Malaysia Tourist Arrivals Surpass Pre-Pandemic Level
By the EMIS Insights Editorial Team
Among the ASEAN-6 nations, only Malaysia surpassed its pre-pandemic level of tourist arrivals in December 2023, according to our data platform CEIC's Global Economic Monitor database. Almost 2.3mn foreign tourists visited the country last December, up from 1.7mn in November (December tends to see a seasonal spike in tourism.) and from 1.99mn in December 2019.
Indonesia, Thailand, Singapore, and Vietnam have mostly made steady progress since international travel resumed in 2022. The relative laggard is the Philippines, whose visitor count in February 2024 was 28% below December 2019 levels.
Tourism Malaysia data shows that the number of tourist arrivals in 2023 reached 20.14mn, up from 10mn in 2022 and falling short of the 26.1mn arrivals in the pre-pandemic 2019. Total tourism receipts in 2023 stood at MYR 71.3bn, a more than twofold increase y/y.
Mint Leong, president of the Malaysian Inbound Tourism Association, said in an interview with Al Jazeera in March 2024 that Chinese tourist arrivals rose by about 33% y/y in January to some 60,000, followed by a 50% increase in February to some 120,000. Leong added that Chinese arrivals are expected to stand at around 3.5mn-4.5mn this year, with average tourist spending during the trip reaching up to MYR 5,000-6,000.
Although the tourism industry is recovering nicely, Malaysia has strong regional competition. Neighbouring Singapore managed to strike an exclusive deal to be the only Southeast Asian venue for Taylor Swift’s Eras tour concerts.
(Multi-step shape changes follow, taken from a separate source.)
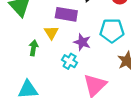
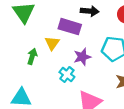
purple star: (82, 42) -> (82, 57), turned 30

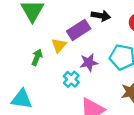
purple rectangle: (70, 27) -> (79, 30), turned -55

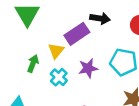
cyan cross: (71, 79) -> (59, 77), moved

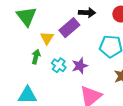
yellow triangle: (56, 51) -> (47, 38), moved
purple star: (88, 68) -> (80, 66), moved

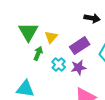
green triangle: (26, 16) -> (28, 32), moved
purple rectangle: (69, 28) -> (80, 46), moved

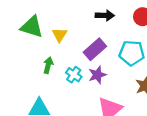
green triangle: (28, 32) -> (32, 27), moved, turned -35
yellow triangle: (51, 37) -> (60, 35), moved

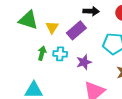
purple rectangle: (95, 49) -> (76, 30), moved
cyan cross: (74, 75) -> (60, 54), moved, turned -32

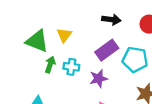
green triangle: (28, 20) -> (37, 41), moved
purple rectangle: (76, 30) -> (107, 50), moved

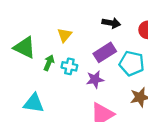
green triangle: (37, 41) -> (25, 47), moved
According to analyst estimates, the six sold-out concerts in the beginning of March generated between SGD 260mn and SGD 375mn in tourism receipts for the city state.
Thailand, on the other hand, waived taxes for organisers of large international concerts, sporting events and festivals, granting organisers of large international events costing more than THB 100mn import duty exemption on equipment.
One of Malaysia’s competitive advantages is the weak ringgit, which is particularly attractive for visitors from Singapore. The weak currency makes prices in Malaysia highly competitive compared to other destinations in the region, although the service tax rate in the country has been raised from 6% to 8%. It remains to be seen whether the tourism ministry will manage to fully take advantage of the local currency’s weakness to support the tourism sector.
The government has set an ambitious target of 27.3mn tourists and MYR 102.7bn in tourist expenditure for 2024, Malaysia’s deputy tourism, arts and culture minister Khairul Firdaus Akbar Khan said as cited by TTG Asia in April 2024.
When we look into the daily e-commerce data for Malaysia, an alternative high-frequency dataset available on CEIC, and chart travel and tourism e-commerce transactions against government figures on tourism revenue, we can see that spending has steadily declined in recent months. Based on pre-pandemic patterns, that suggests tourism revenue will return to its usual seasonal lull when early 2024 figures are released.
Despite these seasonal fluctuations, Malaysia’s tourism industry has the potential for a remarkable rebound, but it remains to be seen whether it will manage to capitalize on its strengths.